Selon des observateurs, ces actions s’apparentent à une escalade délibérée. Malgré les dénonciations et la désignation d’un « état de guerre avec la Russie poutinienne » par certains responsables, l’OTAN maintient une posture défensive. La libre circulation dans les espaces aériens internationaux demeure un enjeu stratégique majeur.
Vidéos et images : les preuves de l’incident diffusées
Les images de l’interception ont été rendues publiques par la chaîne TF1, qui a diffusé des séquences exclusives lors de son 20H. Ces vidéos, tournées depuis le drone français, montrent clairement les passages répétés du chasseur russe autour de l’appareil sans pilote.
- Diffusion TF1 : vidéo exclusive des manœuvres russes
- Contenu des images : passages du Su-35 à proximité immédiate du Reaper
- Publication médias : TF1 et LCI, les 4 et 5 mars
- Trois vidéos postées : en l’espace de 24 heures
- Le 20H de TF1 : a consacré un reportage aux faits
Ce que montrent les vidéos
Les séquences diffusées par LCI permettent de visualiser la trajectoire du Soukhoï Su-35, qui s’approche à plusieurs reprises du drone Reaper français. Sur les images, on distingue nettement le chasseur russe, armé, évoluant dangereusement près des ailes du drone.
La qualité des enregistrements, notamment la stabilité des plans, confirme que le pilote russe a volontairement rendu ses manœuvres visibles. Cette mise en scène renforce l’analyse des experts : le pilote « savait très bien qu’on le verrait », comme le souligne le général Dominique Trinquand. Les trois vidéos postées en 24 heures ont rapidement fait le tour des réseaux sociaux et des médias internationaux, devenant une preuve tangible de l’« action agressive » dénoncée par le ministre des Armées.
Historique : les provocations russes récurrentes contre la France
Cet incident en Méditerranée n’est malheureusement pas un cas isolé. Le 17 janvier, un avion français avait déjà été la cible d’une manœuvre similaire en mer Baltique, une zone où les interceptions d’appareils russes par l’Otan se produisent 2 à 3 fois par semaine. Cette fréquence élevée témoigne d’une stratégie d’intimidation assumée par Moscou.

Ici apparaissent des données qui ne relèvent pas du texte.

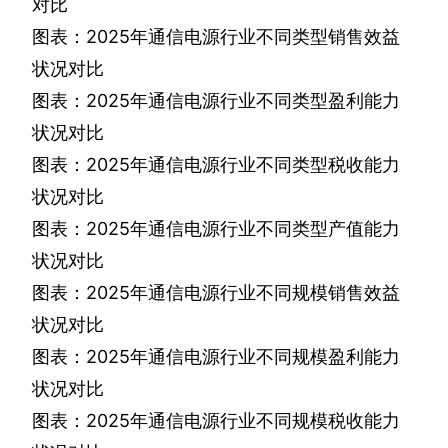
对比
图表：
2025
年通信电源行业不同类型销售效益
状况对比
图表：
2025
年通信电源行业不同类型盈利能力
状况对比
图表：
2025
年通信电源行业不同类型税收能力
状况对比
图表：
2025
年通信电源行业不同类型产值能力
状况对比
图表：
2025
年通信电源行业不同规模销售效益
状况对比
图表：
2025
年通信电源行业不同规模盈利能力
状况对比
图表：
2025
年通信电源行业不同规模税收能力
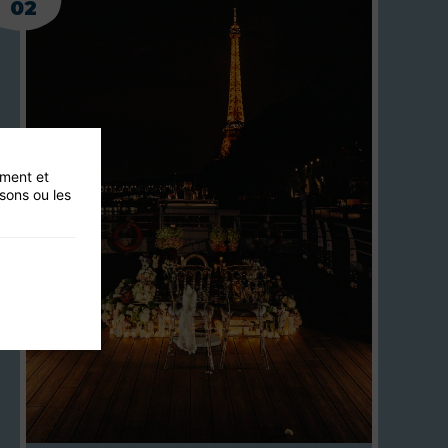
02
ement et
isons ou les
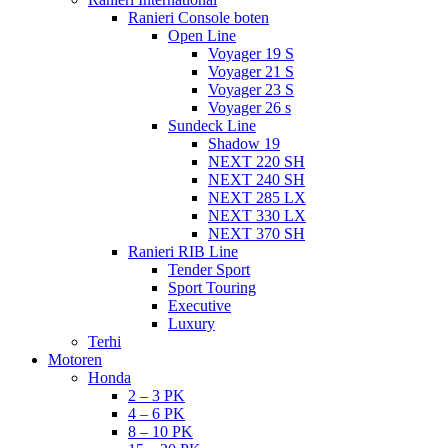
Ranieri Console boten
Open Line
Voyager 19 S
Voyager 21 S
Voyager 23 S
Voyager 26 s
Sundeck Line
Shadow 19
NEXT 220 SH
NEXT 240 SH
NEXT 285 LX
NEXT 330 LX
NEXT 370 SH
Ranieri RIB Line
Tender Sport
Sport Touring
Executive
Luxury
Terhi
Motoren
Honda
2 – 3 PK
4 – 6 PK
8 – 10 PK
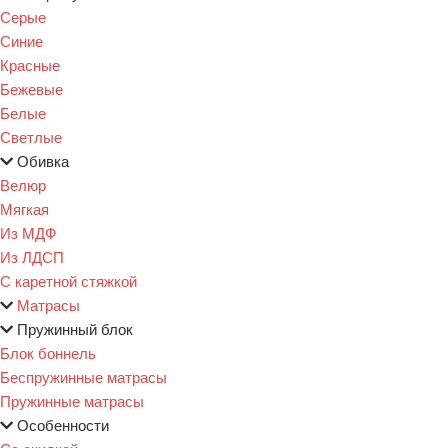
Серые
Синие
Красные
Бежевые
Белые
Светлые
Обивка
Велюр
Мягкая
Из МДФ
Из ЛДСП
С каретной стяжкой
Матрасы
Пружинный блок
Блок боннель
Беспружинные матрасы
Пружинные матрасы
Особенности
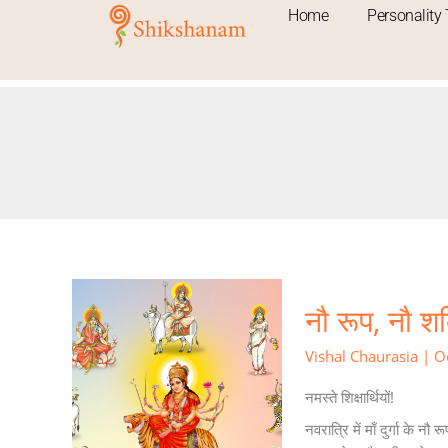
Skip
Home
Personality 
to
content
नौ
नौ रूप, नौ शक
रूप,
नौ
Vishal Chaurasia
|
O
शक्तियाँ:
माँ
नमस्ते शिक्षार्थियों!
दुर्गा
नवरात्रि में माँ दुर्गा के नौ 
की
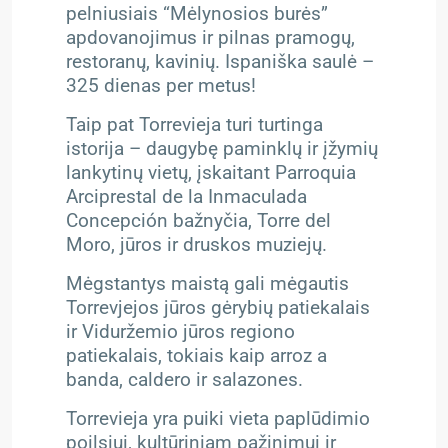
pelniusiais “Mėlynosios burės”
apdovanojimus ir pilnas pramogų,
restoranų, kavinių. Ispaniška saulė –
325 dienas per metus!
Taip pat Torrevieja turi turtinga
istorija – daugybę paminklų ir įžymių
lankytinų vietų, įskaitant Parroquia
Arciprestal de la Inmaculada
Concepción bažnyčia, Torre del
Moro, jūros ir druskos muziejų.
Mėgstantys maistą gali mėgautis
Torrevjejos jūros gėrybių patiekalais
ir Viduržemio jūros regiono
patiekalais, tokiais kaip arroz a
banda, caldero ir salazones.
Torrevieja yra puiki vieta paplūdimio
poilsiui, kultūriniam pažinimui ir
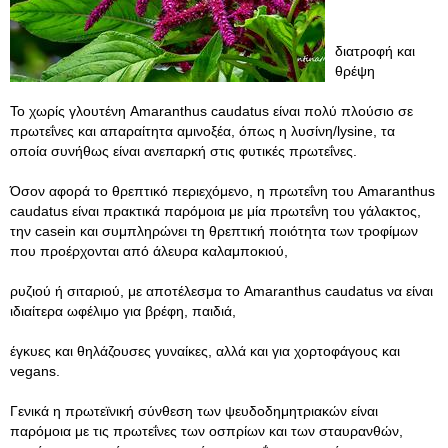
διατροφή και
θρέψη
Το χωρίς γλουτένη Amaranthus caudatus είναι πολύ πλούσιο σε
πρωτεΐνες και απαραίτητα αμινοξέα, όπως η λυσίνη/lysine, τα
οποία συνήθως είναι ανεπαρκή στις φυτικές πρωτεΐνες.
Όσον αφορά το θρεπτικό περιεχόμενο, η πρωτεΐνη του Amaranthus
caudatus είναι πρακτικά παρόμοια με μία πρωτεΐνη του γάλακτος,
την casein και συμπληρώνει τη θρεπτική ποιότητα των τροφίμων
που προέρχονται από άλευρα καλαμποκιού,
ρυζιού ή σιταριού, με αποτέλεσμα το Amaranthus caudatus να είναι
ιδιαίτερα ωφέλιμο για βρέφη, παιδιά,
έγκυες και θηλάζουσες γυναίκες, αλλά και για χορτοφάγους και
vegans.
Γενικά η πρωτεϊνική σύνθεση των ψευδοδημητριακών είναι
παρόμοια με τις πρωτεΐνες των οσπρίων και των σταυρανθών,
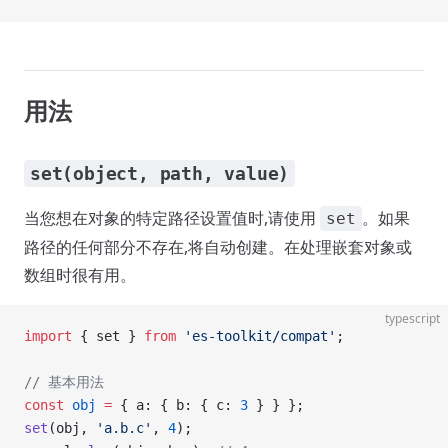
用法
set(object, path, value)
当您想在对象的特定路径设置值时,请使用
。如果
set
路径的任何部分不存在,将自动创建。在处理嵌套对象或
数组时很有用。
typescript
import
 { set } 
from
 'es-toolkit/compat'
;
// 基本用法
const
 obj
 =
 { a: { b: { c: 
3
 } } };
set
(obj, 
'a.b.c'
, 
4
);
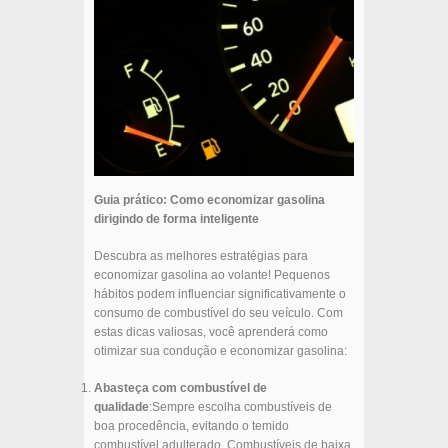
Guia prático: Como economizar gasolina
dirigindo de forma inteligente
Descubra as melhores estratégias para
economizar gasolina ao volante! Pequenos
hábitos podem influenciar significativamente o
consumo de combustível do seu veículo. Com
estas dicas valiosas, você aprenderá como
otimizar sua condução e economizar gasolina:
Abasteça com combustível de
qualidade
:Sempre escolha combustíveis de
boa procedência, evitando o temido
combustível adulterado. Combustíveis de baixa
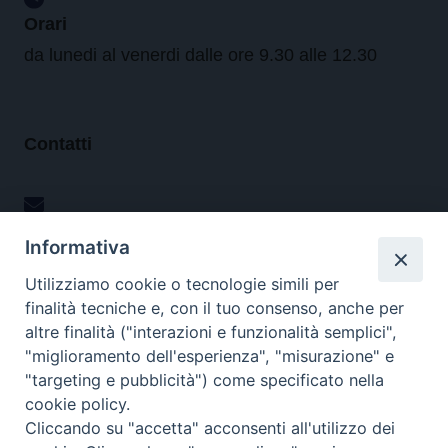
Orari
da lunedi al venerdi dalle ore 9.30 alle 12.30
Contatti
Tel. 090.6684111 - Fax. 090.6684206
Informativa
arcivescovo.messina@tin.it
Utilizziamo cookie o tecnologie simili per
finalità tecniche e, con il tuo consenso, anche per
altre finalità ("interazioni e funzionalità semplici",
Canali social
"miglioramento dell'esperienza", "misurazione" e
"targeting e pubblicità") come specificato nella
cookie policy.
Cliccando su "accetta" acconsenti all'utilizzo dei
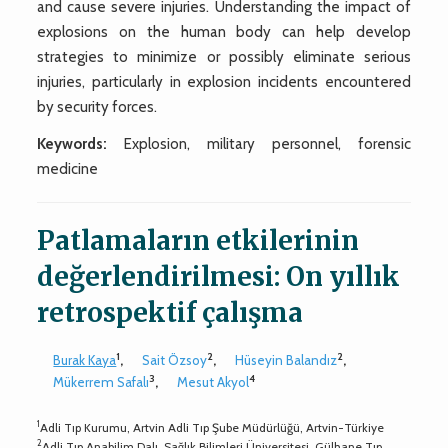
and cause severe injuries. Understanding the impact of
explosions on the human body can help develop
strategies to minimize or possibly eliminate serious
injuries, particularly in explosion incidents encountered
by security forces.
Keywords:
Explosion, military personnel, forensic
medicine
Patlamaların etkilerinin
değerlendirilmesi: On yıllık
retrospektif çalışma
1
2
2
Burak Kaya
,
Sait Özsoy
,
Hüseyin Balandız
,
3
4
Mükerrem Safalı
,
Mesut Akyol
1
Adli Tıp Kurumu, Artvin Adli Tıp Şube Müdürlüğü, Artvin-Türkiye
2
Adli Tıp Anabilim Dalı, Sağlık Bilimleri Üniversitesi, Gülhane Tıp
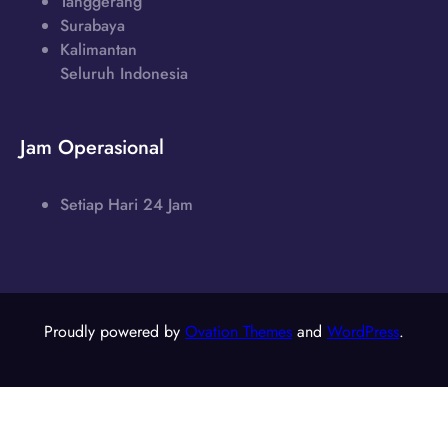
Tanggerang
Surabaya
Kalimantan
Seluruh Indonesia
Jam Operasional
Setiap Hari 24 Jam
Proudly powered by
Ovation Themes
and
WordPress
.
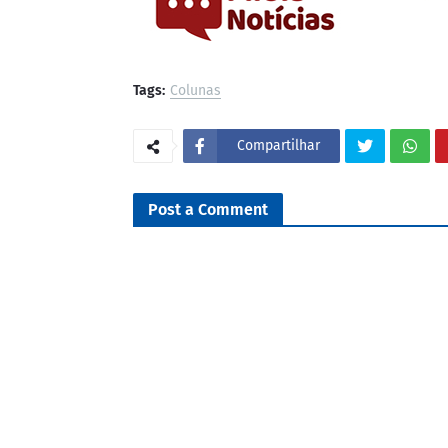
Tags:
Colunas
Compartilhar
Post a Comment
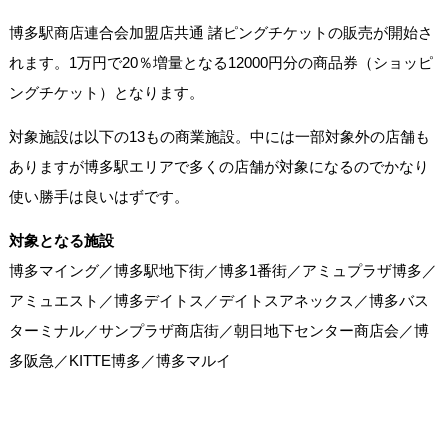
博多駅商店連合会加盟店共通 諸ピングチケットの販売が開始さ
れます。1万円で20％増量となる12000円分の商品券（ショッピ
ングチケット）となります。
対象施設は以下の13もの商業施設。中には一部対象外の店舗も
ありますが博多駅エリアで多くの店舗が対象になるのでかなり
使い勝手は良いはずです。
対象となる施設
博多マイング／博多駅地下街／博多1番街／アミュプラザ博多／
アミュエスト／博多デイトス／デイトスアネックス／博多バス
ターミナル／サンプラザ商店街／朝日地下センター商店会／博
多阪急／KITTE博多／博多マルイ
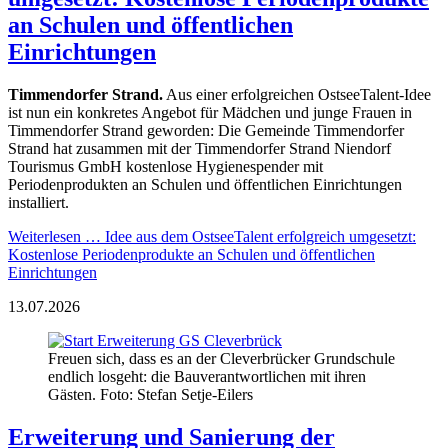
an Schulen und öffentlichen
Einrichtungen
Timmendorfer Strand.
Aus einer erfolgreichen OstseeTalent-Idee
ist nun ein konkretes Angebot für Mädchen und junge Frauen in
Timmendorfer Strand geworden: Die Gemeinde Timmendorfer
Strand hat zusammen mit der Timmendorfer Strand Niendorf
Tourismus GmbH kostenlose Hygienespender mit
Periodenprodukten an Schulen und öffentlichen Einrichtungen
installiert.
Weiterlesen …
Idee aus dem OstseeTalent erfolgreich umgesetzt:
Kostenlose Periodenprodukte an Schulen und öffentlichen
Einrichtungen
13.07.2026
Freuen sich, dass es an der Cleverbrücker Grundschule
endlich losgeht: die Bauverantwortlichen mit ihren
Gästen. Foto: Stefan Setje-Eilers
Erweiterung und Sanierung der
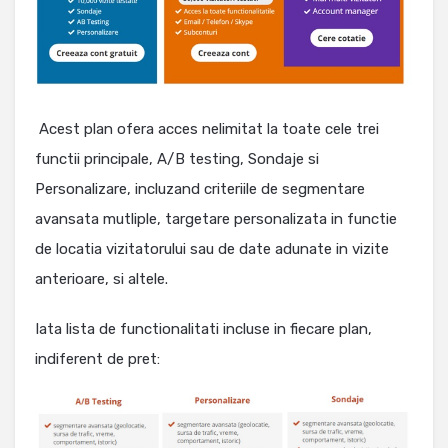
Acest plan ofera acces nelimitat la toate cele trei
functii principale, A/B testing, Sondaje si
Personalizare, incluzand criteriile de segmentare
avansata mutliple, targetare personalizata in functie
de locatia vizitatorului sau de date adunate in vizite
anterioare, si altele.
Iata lista de functionalitati incluse in fiecare plan,
indiferent de pret:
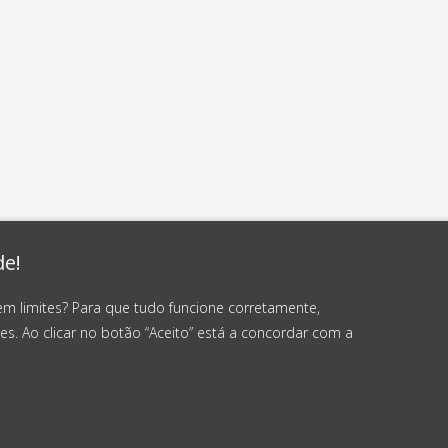
de!
em limites? Para que tudo funcione corretamente,
es. Ao clicar no botão “Aceito” está a concordar com a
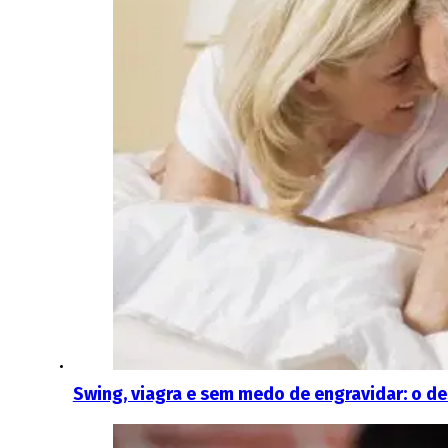
Swing, viagra e sem medo de engravidar: o d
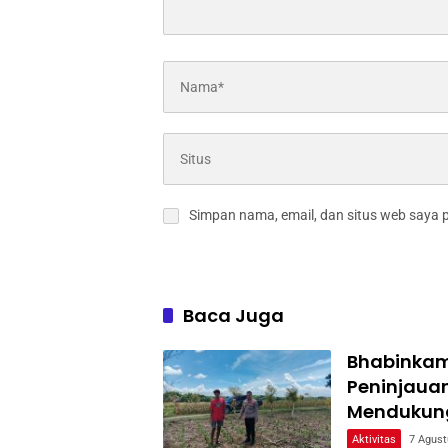
Simpan nama, email, dan situs web saya 
Baca Juga
Bhabinkam
Peninjaua
Mendukun
Aktivitas
7 Agust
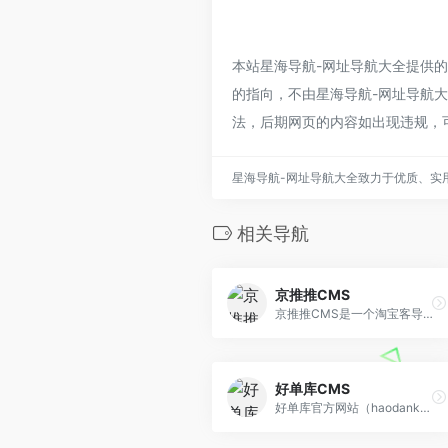
本站星海导航-网址导航大全提供
的指向，不由星海导航-网址导航大全
法，后期网页的内容如出现违规，
星海导航-网址导航大全致力于优质、实
相关导航
京推推CMS
京推推CMS是一个淘宝客导购程序
好单库CMS
好单库官方网站（haodanku.com）坚持每天为淘客提供全网最优质精选领券优惠券信息,全天实时直播独家给力一手单,找好单就上好单库选品, 蜂客联盟旗下商品库打造最 大淘客联盟商品库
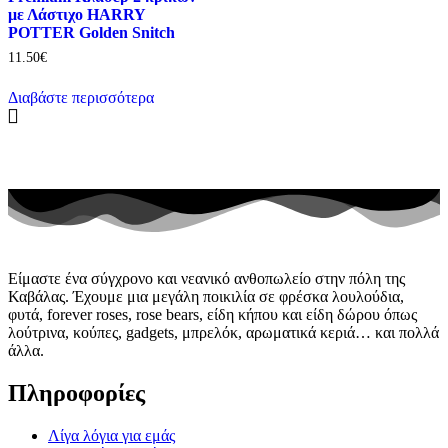
με Λάστιχο HARRY
POTTER Golden Snitch
11.50
€
Διαβάστε περισσότερα
Είμαστε ένα σύγχρονο και νεανικό ανθοπωλείο στην πόλη της
Καβάλας. Έχουμε μια μεγάλη ποικιλία σε φρέσκα λουλούδια,
φυτά, forever roses, rose bears, είδη κήπου και είδη δώρου όπως
λούτρινα, κούπες, gadgets, μπρελόκ, αρωματικά κεριά… και πολλά
άλλα.
Πληροφορίες
Λίγα λόγια για εμάς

Selon l’analyse de LCI, on assiste à une intensification de ces intimidations contre les forces militaires françaises. Pour le général Dominique Trinquand, ces actions répétées ont un objectif clair : « provoquer » et « tester la volonté de l’adversaire ». Le pilote russe, qui se savait observé et filmé, cherche avant tout à envoyer un message politique fort.
Ces provocations traduisent une escalade progressive dans le ciel, visant à défier la France et l’Alliance atlantique. La Marine nationale a d’ailleurs signalé des incidents à répétition, renforçant l’idée d’une pression constante exercée aux abords de l’espace aérien européen.